Organisational Wikis – Build Your Knowledge Base
March 6, 2009 by Geoff Jennings · Comments Off
Okay. So we’ve all grown up watching Dr Phil and Oprah. We all, therefore, are well-versed in the importance of communication; both within a interpersonal relationships and within larger-scale relationships such as that between employers and employees.
Plainly, if we don’t talk to one another, problems don’t get solved, highs and lows aren’t shared and individuals feel isolated. On an interpersonal level, this results in crazy-nuts divorce rates. On an organisational level, it results in wasted resources and high staff turnover.
I promised you a few articles on the outcomes of the HR Futures conference and will dedicate the next few blogs to fulfilling this promise. One of the most fascinating points arising from discussions at the conference concerned organisational Wikis. For example: Bearing Point’s Mike2.0 I’ve worked within big companies. I understand the culture of wanting to guard information from employees. Marketing and HR can be protective about how much information they like to be released. For this reason, the concept of having an internal wiki, where staff can blog and interact on forums, adding information to the knowledge base over time, is terrifying.
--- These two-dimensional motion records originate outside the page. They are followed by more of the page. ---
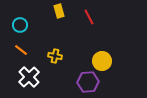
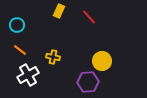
yellow rectangle: rotated 40 degrees clockwise
red line: rotated 14 degrees counterclockwise
cyan circle: moved 3 px left
orange line: moved 1 px left
yellow cross: moved 2 px left, 1 px down
white cross: moved 1 px left, 2 px up; rotated 15 degrees clockwise
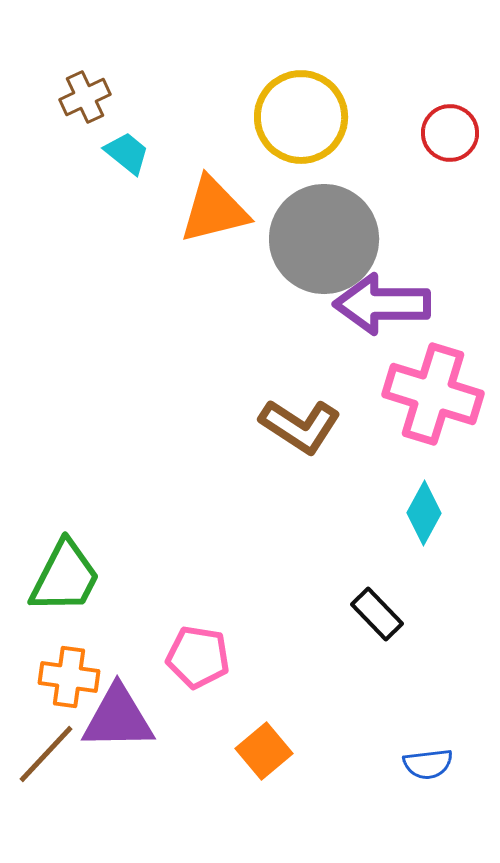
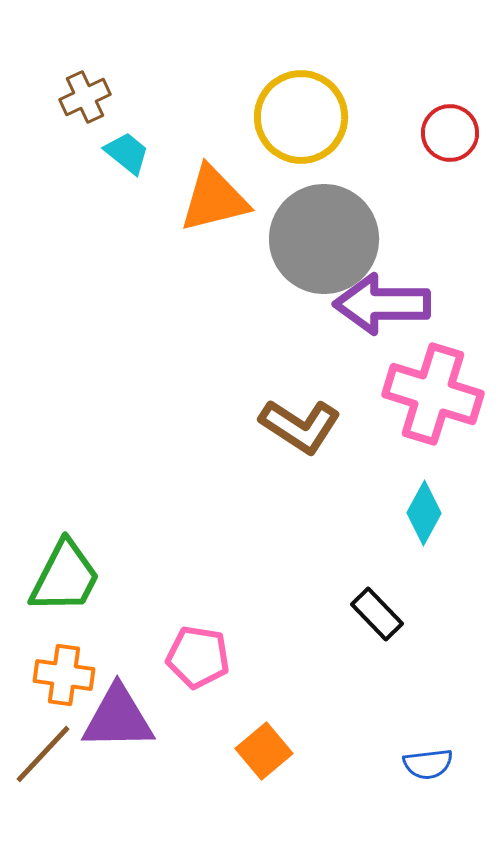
orange triangle: moved 11 px up
orange cross: moved 5 px left, 2 px up
brown line: moved 3 px left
Companies regard it as a threat to cohesion.
It’s kinda a form of censorship, isn’t it? But we all know, suppression of viewpoints, the gagging of folks with bereavement or complaint about a community – it simply doesn’t work.
The use of the wiki within a company can have benefits. Internal communication is enhanced in a cost-effective and time-effective manner:
- A new employee to a company can post a blog introducing themselves, and current employees can welcome them. This is how community is built.
- General information about company direction can be enhanced. This is an extension of the open-door policy championed by many forward-thinking CEOs. However, it is much more time-effective than having a literal open door.
- Where groups within an organisation are working on projects, all members can be kept abreast of developments, thereby making the need to constantly email and CC everything redundant.
- People external to the oragnisation can make contributions to knowledge and projects, thus enhancing extra-organisational links and relationships.
- A well-used wiki can allow people to work from home. The advantages of this are enormous for work-life balance and for cost-cutting.
As a society, we need to shrug off this constant need to be right, to protect incoming and outgoing information. One of the main problems with how organisations manage staff concerns the way communication takes place. It is often seeped in censorship and riotously funny officespeak. Wikis allow for an open and honest discussion within a society. The discussion may go places that are uncomfortable. Information exchanged may not always be “correct”, but this is most certainly offset by the enhanced relationships between people and the speed and efficiency of relaying messages through this approach.
HR Futures Conference Take-outs
March 3, 2009 by Geoff Jennings · Comments Off
My wife, she’s always saying how much she loves a good wedding. Once an invite comes in the mail, she gets excited and speaks of nothing else until the day of the event. And then after; after she wants to debrief about it…how did I like the bridal dress, what about the food, wasn’t the food just delish. All that. Me? I’m not big into weddings.
But I love a good conference.
Last week I attended Michael Specht’s HR Futures conference. The event was a one-day intensive get together, with a focus on directions for HR and recruitment. Industry experts like Thomas Shaw from Recruitment Directory, spoke about Web 2.0 in recruitment. It was great to get together with some of these folks, many of whom were nothing more than blogs on a screen before I had the chance to meet them.
Anyway, just as my wife likes to debrief about her weddings, I like to break it down about conferences. (I promise, what follows will not include an assessment of anyone’s outfits!)
1. Social media in recruiting is on the radar: the take-home story on this is that most folks acknowledge the social media form of recruiting is the way into the future
2. Enterprise Wikis will form the future of content collaboration within an organisation
3. Blogs/comments should be seen as a vehicle for discussion for an organisation not something to fear. The term “social proof” was kicked around a bit by me. This describes validation from sources outside an organisation. I’m not keen on the word “proof” now. It denotes something definitive. I prefer the term “social-evidence”.
4. Job boards have some work to do to be part of the social recruiting platform.